### AIM OF THE TASK
Exactly as they appear, copy the lines from the one holding "RFEDI © 2024." through the end of the records, leaving pictures out.

### INPUT
# # # #

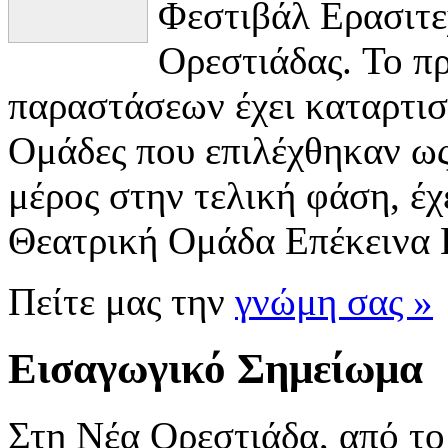
Φεστιβάλ Ερασιτε
Ορεστιάδας. Το π
παραστάσεων έχει καταρτιστ
Ομάδες που επιλέχθηκαν ως 
μέρος στην τελική φάση, έχ
Θεατρική Ομάδα Επέκεινα Π
Πείτε μας την
γνώμη σας »
Εισαγωγικό Σημείωμα
Στη Νέα Ορεστιάδα, από το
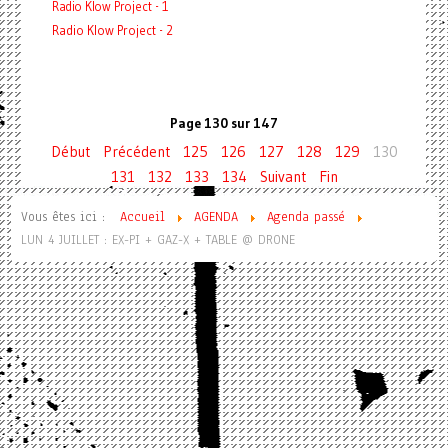
Radio Klow Project - 1
Radio Klow Project - 2
Page 130 sur 147
Début
Précédent
125
126
127
128
129
130
131
132
133
134
Suivant
Fin
Vous êtes ici :
Accueil
AGENDA
Agenda passé
LUN 4 JUILLET : EX-PI + GAZ-X + TABLE @ DRONE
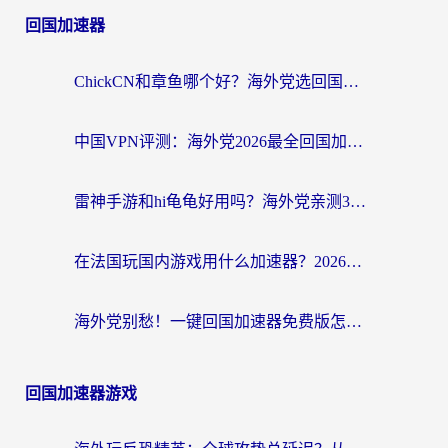
回国加速器
ChickCN和章鱼哪个好？海外党选回国加速器的3个关键维度 + 实用避坑指南
中国VPN评测：海外党2026最全回国加速器选择指南，告别地区限制不踩坑
雷神手游和hi龟龟好用吗？海外党亲测3款回国加速器，教你选对国外到国内加速器
在法国玩国内游戏用什么加速器？2026实测解决延迟卡顿的实用指南
海外党别愁！一键回国加速器免费版怎么选？从踩坑到流畅访问的全攻略
回国加速器游戏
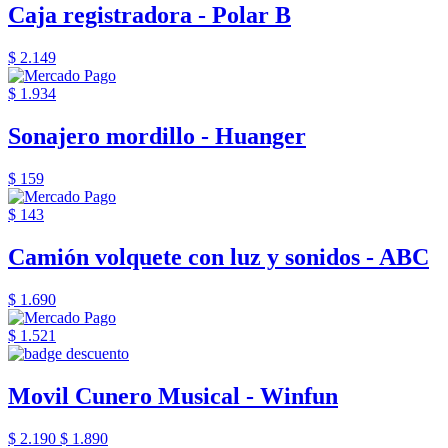
Caja registradora - Polar B
$ 2.149
$ 1.934
Sonajero mordillo - Huanger
$ 159
$ 143
Camión volquete con luz y sonidos - ABC
$ 1.690
$ 1.521
Movil Cunero Musical - Winfun
$ 2.190
$ 1.890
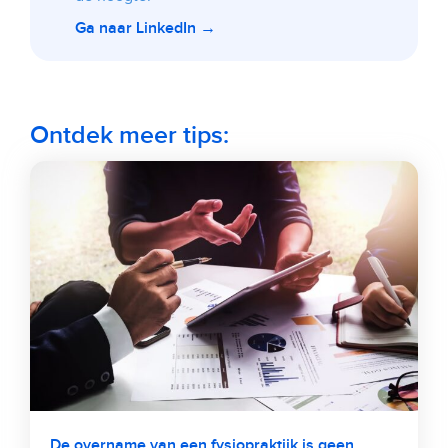
Ga naar LinkedIn →
Ontdek meer tips:
De overname van een fysiopraktijk is geen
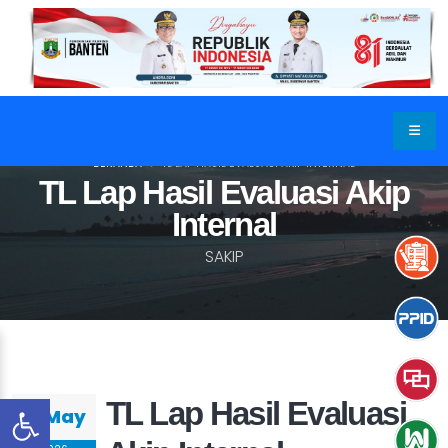
BERANDA
TL LAP HASIL EVALUASI AKIP INTERNAL
TL Lap Hasil Evaluasi Akip
Internal
SAKIP
TL Lap Hasil Evaluasi
13 May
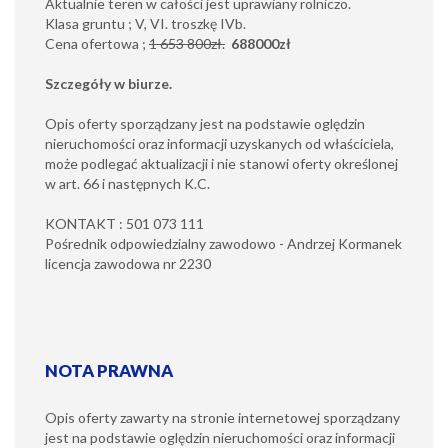
Aktualnie teren w całości jest uprawiany rolniczo.
Klasa gruntu ; V, VI. troszkę IVb.
Cena ofertowa ;
1 653 800zł.
688000zł
Szczegóły w biurze.
Opis oferty sporządzany jest na podstawie oględzin
nieruchomości oraz informacji uzyskanych od właściciela,
może podlegać aktualizacji i nie stanowi oferty określonej
w art. 66 i następnych K.C.
KONTAKT : 501 073 111
Pośrednik odpowiedzialny zawodowo - Andrzej Kormanek
licencja zawodowa nr 2230
NOTA PRAWNA
Opis oferty zawarty na stronie internetowej sporządzany
jest na podstawie oględzin nieruchomości oraz informacji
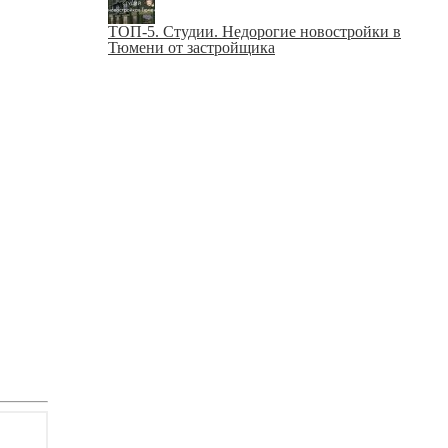
ТОП-5. Студии. Недорогие новостройки в
Тюмени от застройщика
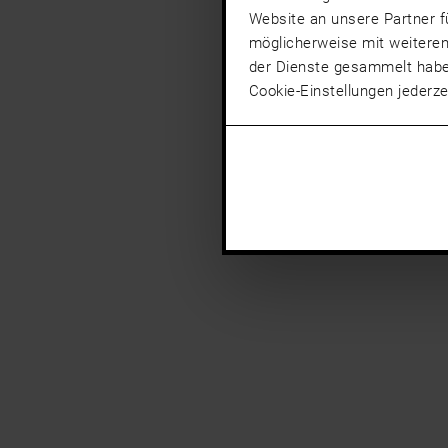
Website an unsere Partner f
möglicherweise mit weiteren
der Dienste gesammelt hab
Cookie-Einstellungen jederze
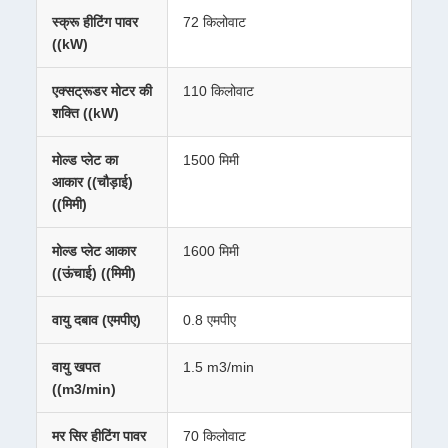
स्क्रू हीटिंग पावर
72 किलोवाट
((kW)
एक्सट्रूडर मोटर की
110 किलोवाट
शक्ति ((kW)
मोल्ड प्लेट का
1500 मिमी
आकार ((चौड़ाई)
((मिमी)
मोल्ड प्लेट आकार
1600 मिमी
((ऊंचाई) ((मिमी)
वायु दबाव (एमपीए)
0.8 एमपीए
वायु खपत
1.5 m3/min
((m3/min)
मर सिर हीटिंग पावर
70 किलोवाट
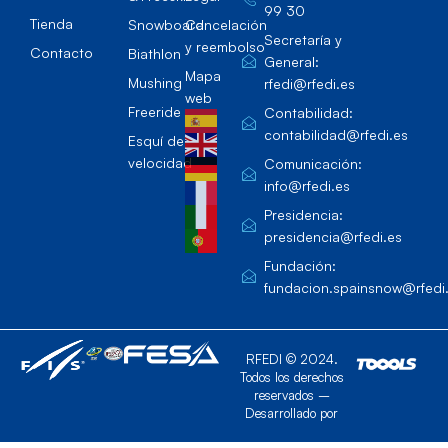
99 30
Tienda
Snowboard
Cancelación
Secretaría y
y reembolso
Contacto
Biathlon
General:
Mapa
Mushing
rfedi@rfedi.es
web
Freeride
Contabilidad:
contabilidad@rfedi.es
Esquí de
velocidad
Comunicación:
info@rfedi.es
Presidencia:
presidencia@rfedi.es
Fundación:
fundacion.spainsnow@rfedi
RFEDI © 2024.
Todos los derechos
reservados –
Desarrollado por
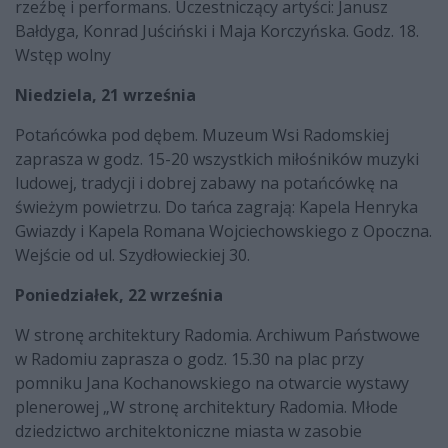
rzeźbę i performans. Uczestniczący artyści: Janusz
Bałdyga, Konrad Juściński i Maja Korczyńska. Godz. 18.
Wstęp wolny
Niedziela, 21 września
Potańcówka pod dębem. Muzeum Wsi Radomskiej
zaprasza w godz. 15-20 wszystkich miłośników muzyki
ludowej, tradycji i dobrej zabawy na potańcówkę na
świeżym powietrzu. Do tańca zagrają: Kapela Henryka
Gwiazdy i Kapela Romana Wojciechowskiego z Opoczna.
Wejście od ul. Szydłowieckiej 30.
Poniedziałek, 22 września
W stronę architektury Radomia. Archiwum Państwowe
w Radomiu zaprasza o godz. 15.30 na plac przy
pomniku Jana Kochanowskiego na otwarcie wystawy
plenerowej „W stronę architektury Radomia. Młode
dziedzictwo architektoniczne miasta w zasobie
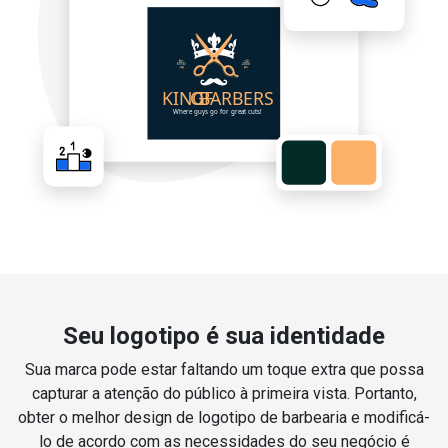
Seu logotipo é sua identidade
Sua marca pode estar faltando um toque extra que possa
capturar a atenção do público à primeira vista. Portanto,
obter o melhor design de logotipo de barbearia e modificá-
lo de acordo com as necessidades do seu negócio é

# # # #

### FINISHED EXERCISE
RFEDI © 2024.
Todos los derechos
reservados –
Desarrollado por
rzeźbę i performans. Uczestniczący artyści: Janusz
Bałdyga, Konrad Juściński i Maja Korczyńska. Godz. 18.
Wstęp wolny
Niedziela, 21 września
Potańcówka pod dębem. Muzeum Wsi Radomskiej
zaprasza w godz. 15-20 wszystkich miłośników muzyki
ludowej, tradycji i dobrej zabawy na potańcówkę na
świeżym powietrzu. Do tańca zagrają: Kapela Henryka
Gwiazdy i Kapela Romana Wojciechowskiego z Opoczna.
Wejście od ul. Szydłowieckiej 30.
Poniedziałek, 22 września
W stronę architektury Radomia. Archiwum Państwowe
w Radomiu zaprasza o godz. 15.30 na plac przy
pomniku Jana Kochanowskiego na otwarcie wystawy
plenerowej „W stronę architektury Radomia. Młode
dziedzictwo architektoniczne miasta w zasobie
Seu logotipo é sua identidade
Sua marca pode estar faltando um toque extra que possa
capturar a atenção do público à primeira vista. Portanto,
obter o melhor design de logotipo de barbearia e modificá-
lo de acordo com as necessidades do seu negócio é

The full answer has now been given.